Keep in mind that, from the sounds of it, you will most likely lose her as a friend, as well as have her bitch about you to any mutual friends (if they witnessed her trying to kiss your boyfriend, then they should understand your side though). Also, if you’ve already purchased the bridesmaid dress, chances are you will be stuck with the cost – given her denial of any wrongdoing, I don’t see her handing over money for your dress. As long as you’re okay with this and any other potential fallout from you stepping down from the wedding, then definitely tell her as soon as possible that you’re not able to be in her wedding party anymore.
Post # 10
I would step down. First of all I wouldn’t personally feel comfortable standing next to someone saying their vows knowing the bride makes it a habit to smooch on other dudes especially if the groom is oblivious.
Secondly, this sounds like someone you don’t need in your life. She sounds like drama and I would break up with her sooner than later. While I would obviously be furious she tried to kiss my boyfriend, I’d just keep in mind that this is not the type of person I want in my life for the long term. As we grow older I believe we are choosier about our friends and this is one you can definitely stand to lose.
Post # 11
Step down ! You don’t need that nonsense!
Post # 12
ok but how should i tell her? i don’t want a huge deal. i want to be as graceful as possible.
Post # 13
- Wedding: May 2013 - Kempinski San Lawrenz, Gozo
Speak with her privately, tell her that you’d like to do this quietly without making this public. Tell her you are upset by her behaviour and that you’d rather not be part of your wedding unwillingly. Tell her you are doing this quietly out of respect for her, because causing any drama could make things look bad for the wedding. You could say you’re willing not to bring it up with FI or his family if she promises never to make advances on your bf again. Make it look like you’re doing her a favour, then GTFO – FAST!!!!!
Post # 14
Well, face to face and phone are the most formal, but if you can’t deal- send a polite e-mail or fb message/text.
Post # 15
@Adams_bee: +1 especially about the part where you’re ‘doing her a favour.’
Also try and make it about your feelings, rather than about her actions (it’s harder for her to argue and make a scene then), so instead of saying “You made a pass at my boyfriend, so I can’t be your bridesmaid,” try something like “With everything that’s happened, I don’t feel comfortable being a bridesmaid.”

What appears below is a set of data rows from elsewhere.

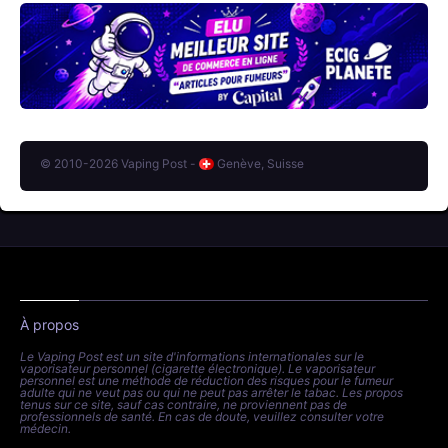
© 2010-2026 Vaping Post -
Genève, Suisse
À propos
Le Vaping Post est un site d'informations internationales sur le
vaporisateur personnel (cigarette électronique). Le vaporisateur
personnel est une méthode de réduction des risques pour le fumeur
adulte qui ne veut pas ou qui ne peut pas arrêter le tabac. Les propos
tenus sur ce site, sauf cas contraire, ne proviennent pas de
professionnels de santé. En cas de doute, veuillez consulter votre
médecin.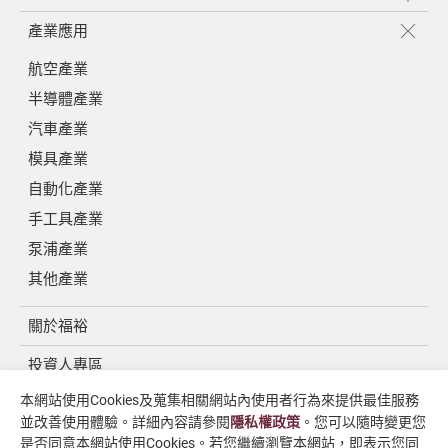
產業應用
航空產業
半導體產業
汽車產業
模具產業
自動化產業
手工具產業
泵浦產業
其他產業
關於福裕
投資人專區
本網站使用Cookies及蒐集相關網站內使用者行為來提供最佳服務
媒體中心
並改善使用體驗。詳細內容請參閱
隱私權政策
。您可以隨時變更您
聯絡我們
是否同意本網站使用Cookies。若您繼續瀏覽本網站，即表示您同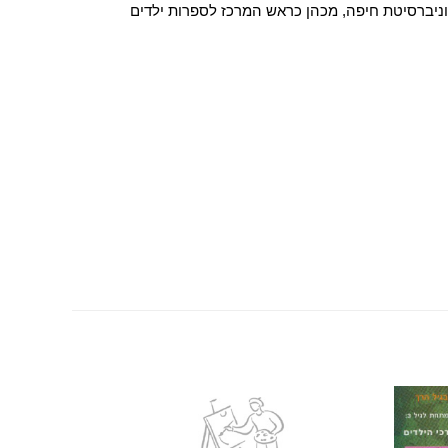
וניברסיטת חיפה, מכהן כראש המרכז לספרות ילדים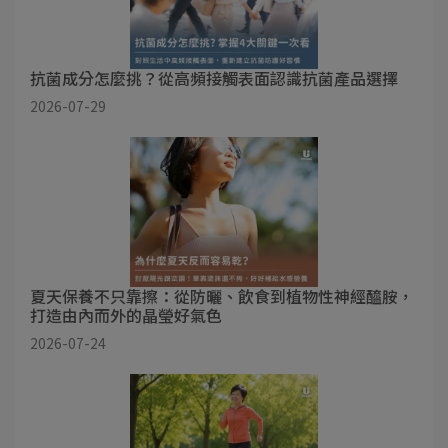
抗菌成分怎麼挑？從高頻接觸表面認識抗菌產品選擇
2026-07-29
夏天保養不只靠擦：從防曬、飲食到植物性神經醯胺，
打造由內而外的晶瑩好氣色
2026-07-24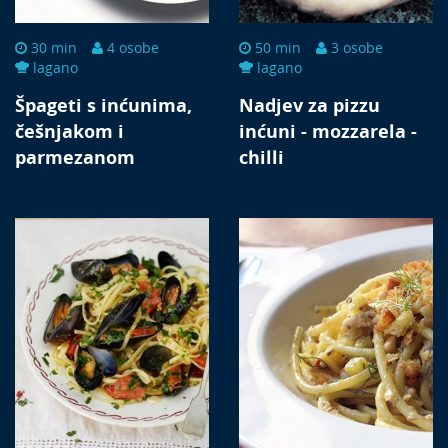
30 min
4 osobe
50 min
3 osobe
lagano
lagano
Špageti s inćunima,
Nadjev za pizzu
češnjakom i
inćuni - mozzarela -
parmezanom
chilli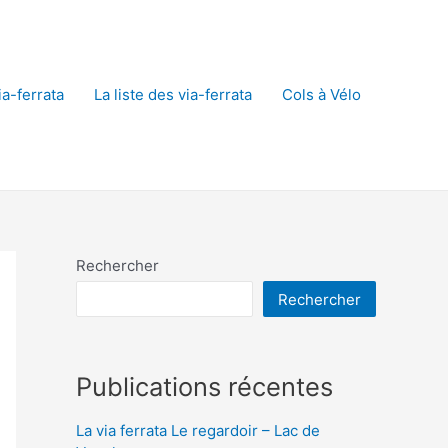
a-ferrata
La liste des via-ferrata
Cols à Vélo
Rechercher
Rechercher
Publications récentes
La via ferrata Le regardoir – Lac de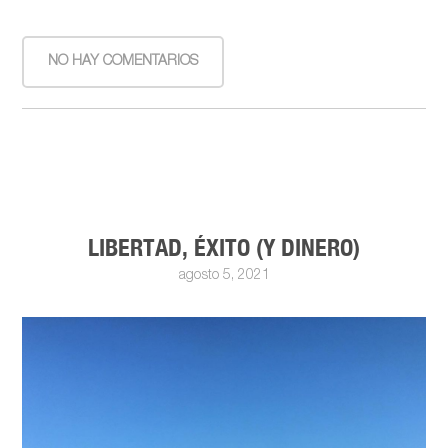
NO HAY COMENTARIOS
LIBERTAD, ÉXITO (Y DINERO)
agosto 5, 2021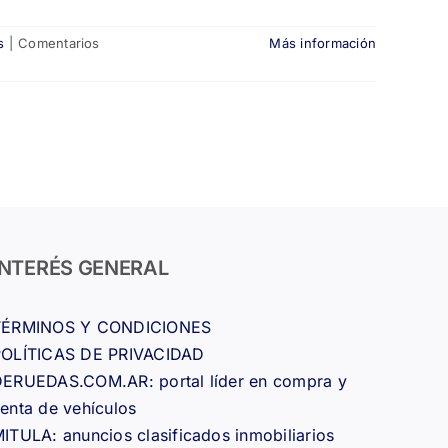
s
|
Comentarios
Más información
INTERÉS GENERAL
TÉRMINOS Y CONDICIONES
POLÍTICAS DE PRIVACIDAD
ERUEDAS.COM.AR: portal líder en compra y
enta de vehículos
ITULA: anuncios clasificados inmobiliarios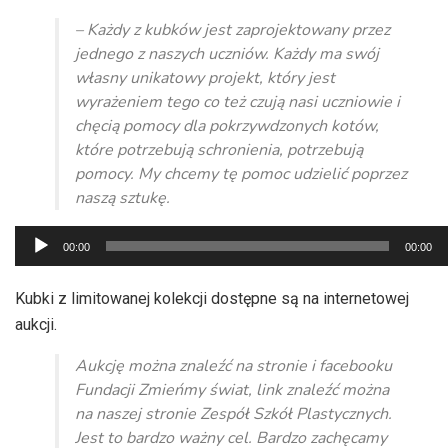
– Każdy z kubków jest zaprojektowany przez
jednego z naszych uczniów. Każdy ma swój
własny unikatowy projekt, który jest
wyrażeniem tego co też czują nasi uczniowie i
chęcią pomocy dla pokrzywdzonych kotów,
które potrzebują schronienia, potrzebują
pomocy. My chcemy tę pomoc udzielić poprzez
naszą sztukę.
Odtwarzacz
00:00
00:00
plików
dźwiękowych
Kubki z limitowanej kolekcji dostępne są na internetowej
aukcji.
Aukcję można znaleźć na stronie i facebooku
Fundacji Zmieńmy świat, link znaleźć można
na naszej stronie Zespół Szkół Plastycznych.
Jest to bardzo ważny cel. Bardzo zachęcamy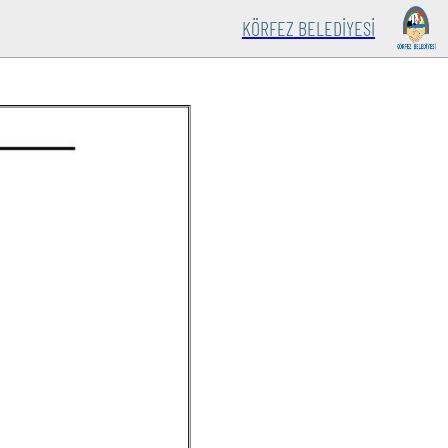
KÖRFEZ BELEDİYESİ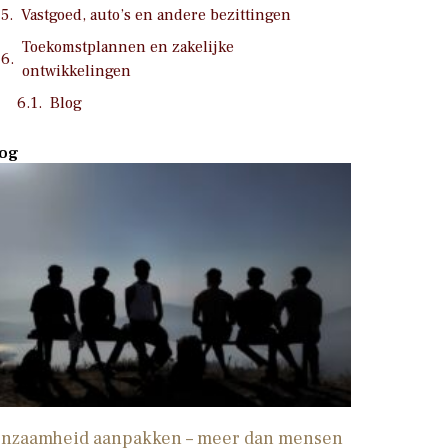
Vastgoed, auto’s en andere bezittingen
Toekomstplannen en zakelijke
ontwikkelingen
Blog
og
nzaamheid aanpakken – meer dan mensen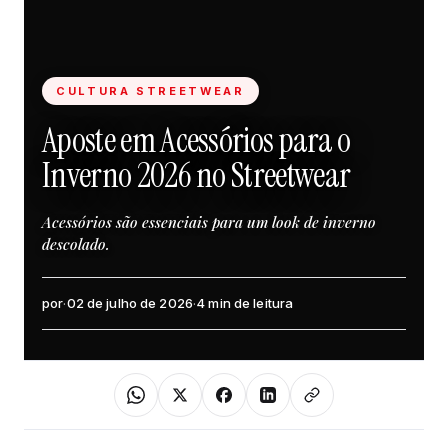
CULTURA STREETWEAR
Aposte em Acessórios para o
Inverno 2026 no Streetwear
Acessórios são essenciais para um look de inverno
descolado.
por
·
02 de julho de 2026
·
4 min de leitura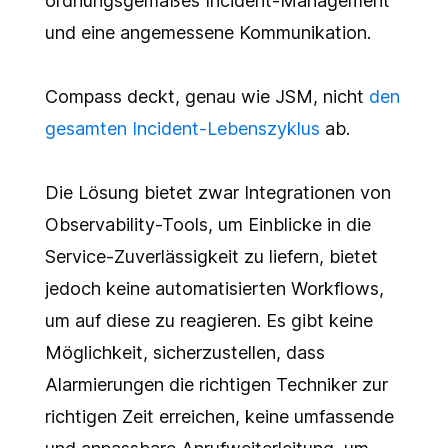
ordnungsgemäßes Incident-Management
und eine angemessene Kommunikation.
Compass deckt, genau wie JSM, nicht
den
gesamten Incident-L
ebenszyklus
ab.
Die Lösung bietet zwar Integrationen von
Observability-Tools, um Einblicke in die
Service-Zuverlässigkeit zu liefern, bietet
jedoch keine automatisierten Workflows,
um auf diese zu reagieren. Es gibt keine
Möglichkeit, sicherzustellen, dass
Alarmierungen die richtigen Techniker zur
richtigen Zeit erreichen, keine umfassende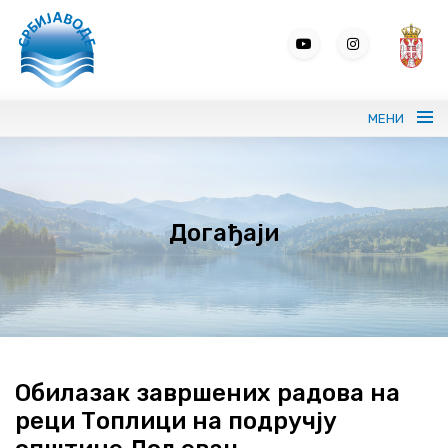
МЕНИ
Портрет ЈВП СРБИЈАВОДЕ
Догађаји
Вода без граница
Управљање водама
ВИС
Јавне набавке
Обилазак завршених радова на
реци Топлици на подручју
Програми и извештаји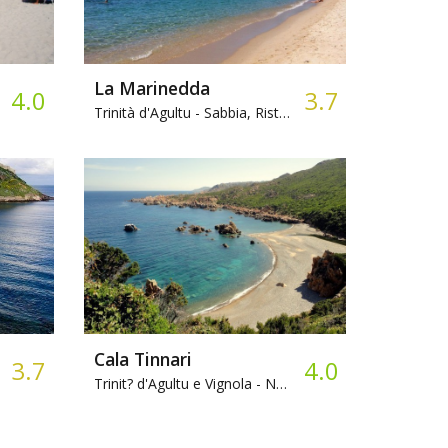
La Marinedda
4.0
3.7
Trinità d'Agultu -
Sabbia, Ristorante
Cala Tinnari
3.7
4.0
Trinit? d'Agultu e Vignola -
Nascosta, Sabbia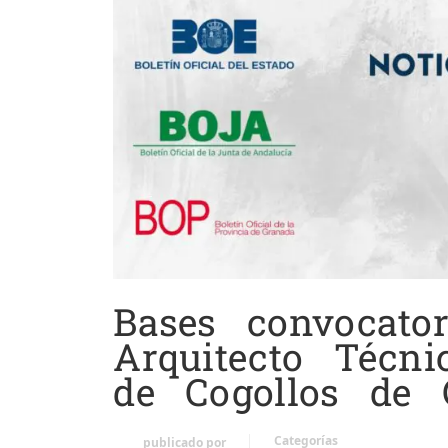
Bases convocato
Arquitecto Técn
de Cogollos de 
Categorías
publicado por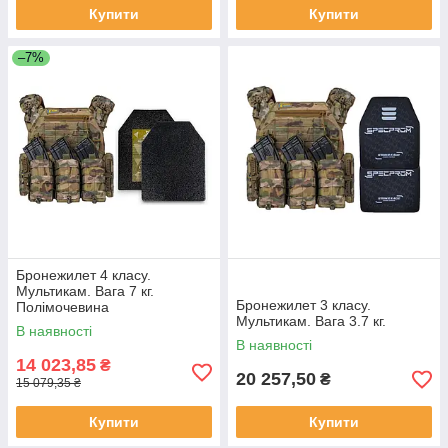
Купити
Купити
–7%
Бронежилет 4 класу.
Мультикам. Вага 7 кг.
Бронежилет 3 класу.
Полімочевина
Мультикам. Вага 3.7 кг.
В наявності
В наявності
14 023,85
₴
20 257,50
₴
15 079,35 ₴
Купити
Купити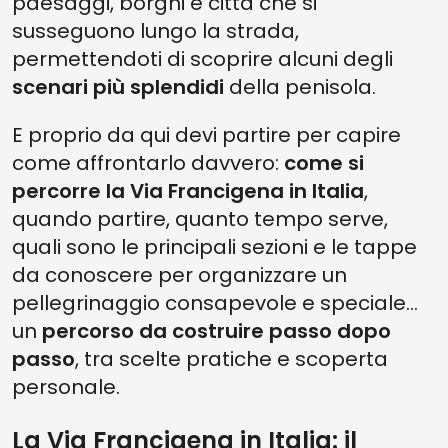
paesaggi, borghi e città che si
susseguono lungo la strada,
permettendoti di scoprire alcuni degli
scenari più splendidi
della penisola.
E proprio da qui devi partire per capire
come affrontarlo davvero:
come si
percorre la Via Francigena in Italia
,
quando partire, quanto tempo serve,
quali sono le principali sezioni e le tappe
da conoscere per organizzare un
pellegrinaggio consapevole e speciale…
un
percorso da costruire passo dopo
passo
, tra scelte pratiche e scoperta
personale.
La Via Francigena in Italia: il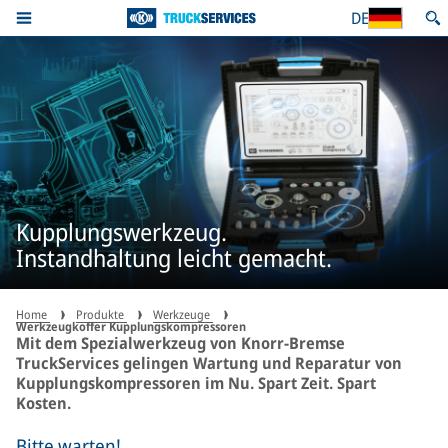
DE
Kupplungswerkzeug.
Instandhaltung leicht gemacht.
Home
Produkte
Werkzeuge
Werkzeugkoffer Kupplungskompressoren
Mit dem Spezialwerkzeug von Knorr-Bremse
TruckServices gelingen Wartung und Reparatur von
Kupplungskompressoren im Nu. Spart Zeit. Spart
Kosten.
Bitte warten!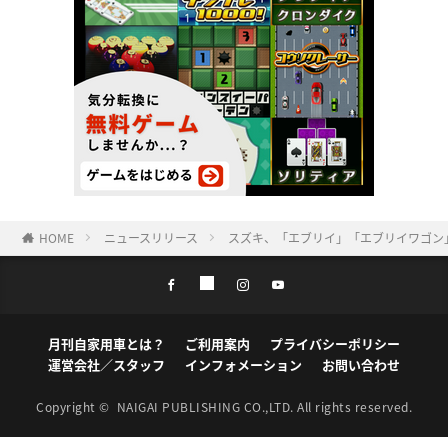
HOME
ニュースリリース
スズキ、「エブリイ」「エブリイワゴン
月刊自家用車とは？
ご利用案内
プライバシーポリシー
運営会社／スタッフ
インフォメーション
お問い合わせ
Copyright ©
NAIGAI PUBLISHING CO.,LTD.
All rights reserved.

Try to do it in private and face-to-face, if possible. Also make sure you’ve got the rest of your day free (or at least a few hours), because she may hurl a load of abuse at you, and it’s always nice to be able to take care of yourself after a stressful situation. And, if at all possible, try to do it at either her house or on neutral ground where there’s some privacy (e.g. at a park, etc.), so you can just walk away if things go badly – it’s easier to leave her house than it is to get her to leave yours if she decides she wants to be a bitch.
Post # 16
Sometimes you have to watch someone step in bear trap because if you stop them, they won’t learn.